____ Records for this exercise
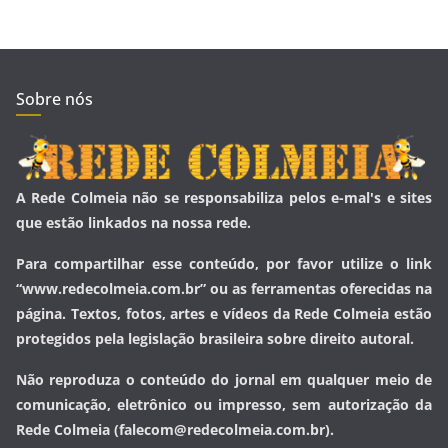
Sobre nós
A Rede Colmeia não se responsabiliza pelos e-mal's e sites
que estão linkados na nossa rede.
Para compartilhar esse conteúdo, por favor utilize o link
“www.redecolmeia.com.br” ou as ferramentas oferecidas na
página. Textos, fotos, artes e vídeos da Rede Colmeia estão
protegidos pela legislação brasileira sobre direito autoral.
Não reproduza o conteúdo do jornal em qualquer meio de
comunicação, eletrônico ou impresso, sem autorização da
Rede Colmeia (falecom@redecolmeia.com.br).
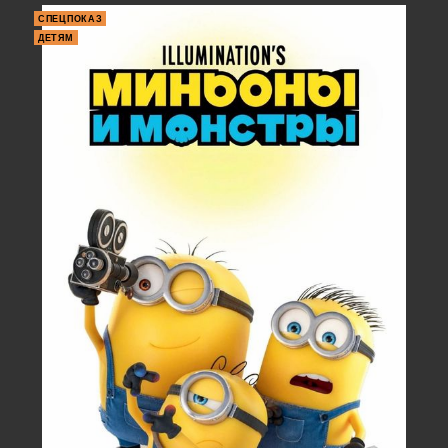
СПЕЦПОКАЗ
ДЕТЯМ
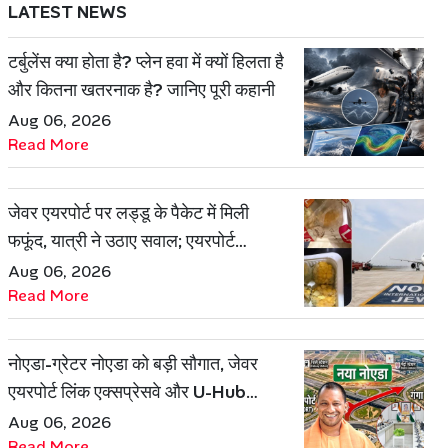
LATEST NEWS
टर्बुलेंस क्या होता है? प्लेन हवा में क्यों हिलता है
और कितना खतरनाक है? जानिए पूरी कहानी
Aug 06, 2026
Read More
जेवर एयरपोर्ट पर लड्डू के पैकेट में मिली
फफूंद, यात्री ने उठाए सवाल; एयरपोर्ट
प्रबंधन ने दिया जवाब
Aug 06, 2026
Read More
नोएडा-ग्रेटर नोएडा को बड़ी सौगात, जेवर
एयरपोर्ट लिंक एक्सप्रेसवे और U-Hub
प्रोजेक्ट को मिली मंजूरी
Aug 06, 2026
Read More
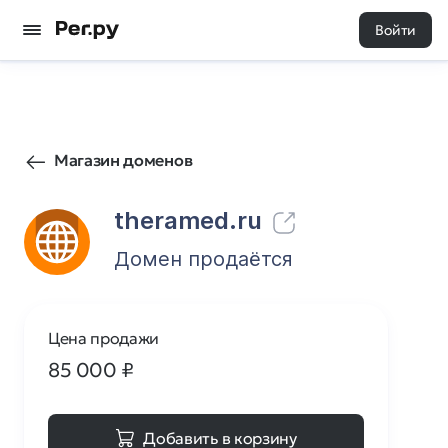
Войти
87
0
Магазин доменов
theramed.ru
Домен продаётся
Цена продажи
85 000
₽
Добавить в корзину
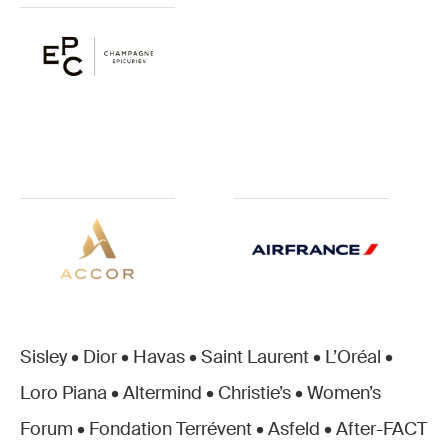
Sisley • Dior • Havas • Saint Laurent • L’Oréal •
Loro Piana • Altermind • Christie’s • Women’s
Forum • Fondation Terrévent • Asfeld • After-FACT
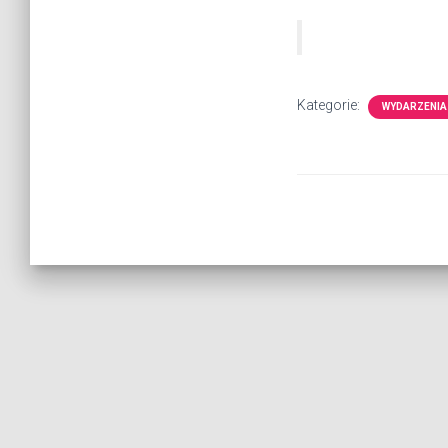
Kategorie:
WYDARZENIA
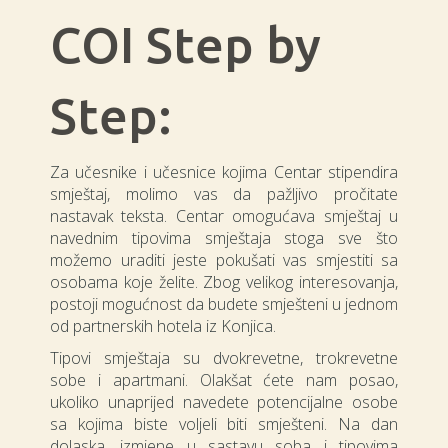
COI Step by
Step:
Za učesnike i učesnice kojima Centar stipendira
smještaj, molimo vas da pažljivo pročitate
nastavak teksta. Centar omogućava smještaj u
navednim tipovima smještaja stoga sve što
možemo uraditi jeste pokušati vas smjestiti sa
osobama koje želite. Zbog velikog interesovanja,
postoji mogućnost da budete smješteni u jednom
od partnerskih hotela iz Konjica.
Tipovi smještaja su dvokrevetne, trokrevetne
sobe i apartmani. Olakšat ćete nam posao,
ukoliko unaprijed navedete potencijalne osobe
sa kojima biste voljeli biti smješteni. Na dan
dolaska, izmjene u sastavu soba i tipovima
________
#### [Task details]
Your answer must be the full listing, copied exactly, with no pictures in it.

#### [Task response]
Sobre nós
A Rede Colmeia não se responsabiliza pelos e-mal's e sites
que estão linkados na nossa rede.
Para compartilhar esse conteúdo, por favor utilize o link
“www.redecolmeia.com.br” ou as ferramentas oferecidas na
página. Textos, fotos, artes e vídeos da Rede Colmeia estão
protegidos pela legislação brasileira sobre direito autoral.
Não reproduza o conteúdo do jornal em qualquer meio de
comunicação, eletrônico ou impresso, sem autorização da
Rede Colmeia (falecom@redecolmeia.com.br).
СПЕЦПОКАЗ
ДЕТЯМ
LATEST NEWS
टर्बुलेंस क्या होता है? प्लेन हवा में क्यों हिलता है
और कितना खतरनाक है? जानिए पूरी कहानी
Aug 06, 2026
Read More
जेवर एयरपोर्ट पर लड्डू के पैकेट में मिली
फफूंद, यात्री ने उठाए सवाल; एयरपोर्ट
प्रबंधन ने दिया जवाब
Aug 06, 2026
Read More
नोएडा-ग्रेटर नोएडा को बड़ी सौगात, जेवर
एयरपोर्ट लिंक एक्सप्रेसवे और U-Hub
प्रोजेक्ट को मिली मंजूरी
Aug 06, 2026
Read More
Войти
87
0
Магазин доменов
theramed.ru
Домен продаётся
Цена продажи
85 000
₽
Добавить в корзину
Sisley • Dior • Havas • Saint Laurent • L’Oréal •
Loro Piana • Altermind • Christie’s • Women’s
Forum • Fondation Terrévent • Asfeld • After-FACT
Kategorie:
WYDARZENIA
COI Step by
Step:
Za učesnike i učesnice kojima Centar stipendira
smještaj, molimo vas da pažljivo pročitate
nastavak teksta. Centar omogućava smještaj u
navednim tipovima smještaja stoga sve što
možemo uraditi jeste pokušati vas smjestiti sa
osobama koje želite. Zbog velikog interesovanja,
postoji mogućnost da budete smješteni u jednom
od partnerskih hotela iz Konjica.
Tipovi smještaja su dvokrevetne, trokrevetne
sobe i apartmani. Olakšat ćete nam posao,
ukoliko unaprijed navedete potencijalne osobe
sa kojima biste voljeli biti smješteni. Na dan
dolaska, izmjene u sastavu soba i tipovima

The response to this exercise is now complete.